## Exercise instructions:
What you give back must match the data character for character.

## Extracted information:
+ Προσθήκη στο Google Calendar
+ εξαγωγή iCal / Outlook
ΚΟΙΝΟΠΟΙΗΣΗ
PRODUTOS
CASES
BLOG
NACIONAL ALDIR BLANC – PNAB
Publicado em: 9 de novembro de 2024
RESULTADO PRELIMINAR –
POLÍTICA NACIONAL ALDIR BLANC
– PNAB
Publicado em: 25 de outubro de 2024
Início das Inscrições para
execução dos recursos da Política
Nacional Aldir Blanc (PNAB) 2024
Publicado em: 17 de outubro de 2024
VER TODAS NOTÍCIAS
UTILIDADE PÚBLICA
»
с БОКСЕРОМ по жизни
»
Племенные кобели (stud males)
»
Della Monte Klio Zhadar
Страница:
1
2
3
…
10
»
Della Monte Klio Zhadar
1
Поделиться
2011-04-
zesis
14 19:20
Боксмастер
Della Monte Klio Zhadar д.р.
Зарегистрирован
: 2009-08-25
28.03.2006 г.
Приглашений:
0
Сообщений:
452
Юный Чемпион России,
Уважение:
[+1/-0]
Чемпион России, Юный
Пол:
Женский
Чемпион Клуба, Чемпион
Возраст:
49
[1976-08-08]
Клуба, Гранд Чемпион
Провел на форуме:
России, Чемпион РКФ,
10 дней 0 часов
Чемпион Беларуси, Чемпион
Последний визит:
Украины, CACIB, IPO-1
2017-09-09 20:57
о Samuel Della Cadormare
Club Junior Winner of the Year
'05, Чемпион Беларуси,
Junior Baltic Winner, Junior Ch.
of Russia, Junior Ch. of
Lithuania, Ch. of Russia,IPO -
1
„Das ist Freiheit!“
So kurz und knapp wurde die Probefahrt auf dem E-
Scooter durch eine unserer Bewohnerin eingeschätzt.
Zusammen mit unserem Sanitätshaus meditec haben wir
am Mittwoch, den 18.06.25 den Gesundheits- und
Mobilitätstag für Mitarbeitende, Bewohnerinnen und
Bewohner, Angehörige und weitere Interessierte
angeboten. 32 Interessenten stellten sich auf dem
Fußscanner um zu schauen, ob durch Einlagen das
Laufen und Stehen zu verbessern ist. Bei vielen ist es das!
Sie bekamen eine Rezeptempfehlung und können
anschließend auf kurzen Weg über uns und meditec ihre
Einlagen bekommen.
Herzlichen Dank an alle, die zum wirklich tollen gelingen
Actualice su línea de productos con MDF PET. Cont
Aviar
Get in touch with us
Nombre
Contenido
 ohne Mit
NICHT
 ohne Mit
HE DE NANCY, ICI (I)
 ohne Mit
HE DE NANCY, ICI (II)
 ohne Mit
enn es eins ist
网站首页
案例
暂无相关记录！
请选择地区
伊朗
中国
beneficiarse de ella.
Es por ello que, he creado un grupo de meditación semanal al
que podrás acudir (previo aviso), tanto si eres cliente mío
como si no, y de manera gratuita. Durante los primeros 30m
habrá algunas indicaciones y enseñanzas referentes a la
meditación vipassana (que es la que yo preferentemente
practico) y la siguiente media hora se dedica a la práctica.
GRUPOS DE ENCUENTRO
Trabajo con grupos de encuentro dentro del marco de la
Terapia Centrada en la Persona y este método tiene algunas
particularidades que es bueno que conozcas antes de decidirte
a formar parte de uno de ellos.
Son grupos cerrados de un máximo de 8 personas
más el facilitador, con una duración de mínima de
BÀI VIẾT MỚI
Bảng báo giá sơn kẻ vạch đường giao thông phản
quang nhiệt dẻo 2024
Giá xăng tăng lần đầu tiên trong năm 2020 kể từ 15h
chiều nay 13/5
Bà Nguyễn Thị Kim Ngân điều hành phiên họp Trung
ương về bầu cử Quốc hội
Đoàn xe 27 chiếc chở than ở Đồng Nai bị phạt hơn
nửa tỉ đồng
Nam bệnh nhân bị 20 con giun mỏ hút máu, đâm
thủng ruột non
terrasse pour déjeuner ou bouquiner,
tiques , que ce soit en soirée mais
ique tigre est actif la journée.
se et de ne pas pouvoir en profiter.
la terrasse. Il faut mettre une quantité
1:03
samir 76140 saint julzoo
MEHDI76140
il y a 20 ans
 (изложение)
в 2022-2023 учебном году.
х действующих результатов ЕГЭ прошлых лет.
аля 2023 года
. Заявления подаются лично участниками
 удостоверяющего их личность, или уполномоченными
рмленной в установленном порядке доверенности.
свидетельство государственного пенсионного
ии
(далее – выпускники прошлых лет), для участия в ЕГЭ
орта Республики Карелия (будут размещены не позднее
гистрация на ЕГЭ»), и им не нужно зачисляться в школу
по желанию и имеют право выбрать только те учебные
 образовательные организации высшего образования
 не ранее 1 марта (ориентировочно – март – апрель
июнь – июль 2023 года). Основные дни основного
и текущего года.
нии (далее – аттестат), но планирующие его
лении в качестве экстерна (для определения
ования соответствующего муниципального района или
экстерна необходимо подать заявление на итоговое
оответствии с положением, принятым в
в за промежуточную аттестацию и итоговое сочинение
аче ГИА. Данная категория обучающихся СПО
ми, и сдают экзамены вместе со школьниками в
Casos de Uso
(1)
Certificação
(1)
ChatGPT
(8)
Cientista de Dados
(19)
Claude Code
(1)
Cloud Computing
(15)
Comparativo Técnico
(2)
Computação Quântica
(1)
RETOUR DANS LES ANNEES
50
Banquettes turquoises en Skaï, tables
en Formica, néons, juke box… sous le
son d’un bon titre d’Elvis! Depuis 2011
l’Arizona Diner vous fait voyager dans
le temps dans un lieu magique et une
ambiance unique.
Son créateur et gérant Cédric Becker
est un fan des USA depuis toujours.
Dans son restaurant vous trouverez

## Solution:
+ Προσθήκη στο Google Calendar
+ εξαγωγή iCal / Outlook
ΚΟΙΝΟΠΟΙΗΣΗ
PRODUTOS
CASES
BLOG
NACIONAL ALDIR BLANC – PNAB
Publicado em: 9 de novembro de 2024
RESULTADO PRELIMINAR –
POLÍTICA NACIONAL ALDIR BLANC
– PNAB
Publicado em: 25 de outubro de 2024
Início das Inscrições para
execução dos recursos da Política
Nacional Aldir Blanc (PNAB) 2024
Publicado em: 17 de outubro de 2024
VER TODAS NOTÍCIAS
UTILIDADE PÚBLICA
»
с БОКСЕРОМ по жизни
»
Племенные кобели (stud males)
»
Della Monte Klio Zhadar
Страница:
1
2
3
…
10
»
Della Monte Klio Zhadar
1
Поделиться
2011-04-
zesis
14 19:20
Боксмастер
Della Monte Klio Zhadar д.р.
Зарегистрирован
: 2009-08-25
28.03.2006 г.
Приглашений:
0
Сообщений:
452
Юный Чемпион России,
Уважение:
[+1/-0]
Чемпион России, Юный
Пол:
Женский
Чемпион Клуба, Чемпион
Возраст:
49
[1976-08-08]
Клуба, Гранд Чемпион
Провел на форуме:
России, Чемпион РКФ,
10 дней 0 часов
Чемпион Беларуси, Чемпион
Последний визит:
Украины, CACIB, IPO-1
2017-09-09 20:57
о Samuel Della Cadormare
Club Junior Winner of the Year
'05, Чемпион Беларуси,
Junior Baltic Winner, Junior Ch.
of Russia, Junior Ch. of
Lithuania, Ch. of Russia,IPO -
1
„Das ist Freiheit!“
So kurz und knapp wurde die Probefahrt auf dem E-
Scooter durch eine unserer Bewohnerin eingeschätzt.
Zusammen mit unserem Sanitätshaus meditec haben wir
am Mittwoch, den 18.06.25 den Gesundheits- und
Mobilitätstag für Mitarbeitende, Bewohnerinnen und
Bewohner, Angehörige und weitere Interessierte
angeboten. 32 Interessenten stellten sich auf dem
Fußscanner um zu schauen, ob durch Einlagen das
Laufen und Stehen zu verbessern ist. Bei vielen ist es das!
Sie bekamen eine Rezeptempfehlung und können
anschließend auf kurzen Weg über uns und meditec ihre
Einlagen bekommen.
Herzlichen Dank an alle, die zum wirklich tollen gelingen
Actualice su línea de productos con MDF PET. Cont
Aviar
Get in touch with us
Nombre
Contenido
 ohne Mit
NICHT
 ohne Mit
HE DE NANCY, ICI (I)
 ohne Mit
HE DE NANCY, ICI (II)
 ohne Mit
enn es eins ist
网站首页
案例
暂无相关记录！
请选择地区
伊朗
中国
beneficiarse de ella.
Es por ello que, he creado un grupo de meditación semanal al
que podrás acudir (previo aviso), tanto si eres cliente mío
como si no, y de manera gratuita. Durante los primeros 30m
habrá algunas indicaciones y enseñanzas referentes a la
meditación vipassana (que es la que yo preferentemente
practico) y la siguiente media hora se dedica a la práctica.
GRUPOS DE ENCUENTRO
Trabajo con grupos de encuentro dentro del marco de la
Terapia Centrada en la Persona y este método tiene algunas
particularidades que es bueno que conozcas antes de decidirte
a formar parte de uno de ellos.
Son grupos cerrados de un máximo de 8 personas
más el facilitador, con una duración de mínima de
BÀI VIẾT MỚI
Bảng báo giá sơn kẻ vạch đường giao thông phản
quang nhiệt dẻo 2024
Giá xăng tăng lần đầu tiên trong năm 2020 kể từ 15h
chiều nay 13/5
Bà Nguyễn Thị Kim Ngân điều hành phiên họp Trung
ương về bầu cử Quốc hội
Đoàn xe 27 chiếc chở than ở Đồng Nai bị phạt hơn
nửa tỉ đồng
Nam bệnh nhân bị 20 con giun mỏ hút máu, đâm
thủng ruột non
terrasse pour déjeuner ou bouquiner,
tiques , que ce soit en soirée mais
ique tigre est actif la journée.
se et de ne pas pouvoir en profiter.
la terrasse. Il faut mettre une quantité
1:03
samir 76140 saint julzoo
MEHDI76140
il y a 20 ans
 (изложение)
в 2022-2023 учебном году.
х действующих результатов ЕГЭ прошлых лет.
аля 2023 года
. Заявления подаются лично участниками
 удостоверяющего их личность, или уполномоченными
рмленной в установленном порядке доверенности.
свидетельство государственного пенсионного
ии
(далее – выпускники прошлых лет), для участия в ЕГЭ
орта Республики Карелия (будут размещены не позднее
гистрация на ЕГЭ»), и им не нужно зачисляться в школу
по желанию и имеют право выбрать только те учебные
 образовательные организации высшего образования
 не ранее 1 марта (ориентировочно – март – апрель
июнь – июль 2023 года). Основные дни основного
и текущего года.
нии (далее – аттестат), но планирующие его
лении в качестве экстерна (для определения
ования соответствующего муниципального района или
экстерна необходимо подать заявление на итоговое
оответствии с положением, принятым в
в за промежуточную аттестацию и итоговое сочинение
аче ГИА. Данная категория обучающихся СПО
ми, и сдают экзамены вместе со школьниками в
Casos de Uso
(1)
Certificação
(1)
ChatGPT
(8)
Cientista de Dados
(19)
Claude Code
(1)
Cloud Computing
(15)
Comparativo Técnico
(2)
Computação Quântica
(1)
RETOUR DANS LES ANNEES
50
Banquettes turquoises en Skaï, tables
en Formica, néons, juke box… sous le
son d’un bon titre d’Elvis! Depuis 2011
l’Arizona Diner vous fait voyager dans
le temps dans un lieu magique et une
ambiance unique.
Son créateur et gérant Cédric Becker
est un fan des USA depuis toujours.
Dans son restaurant vous trouverez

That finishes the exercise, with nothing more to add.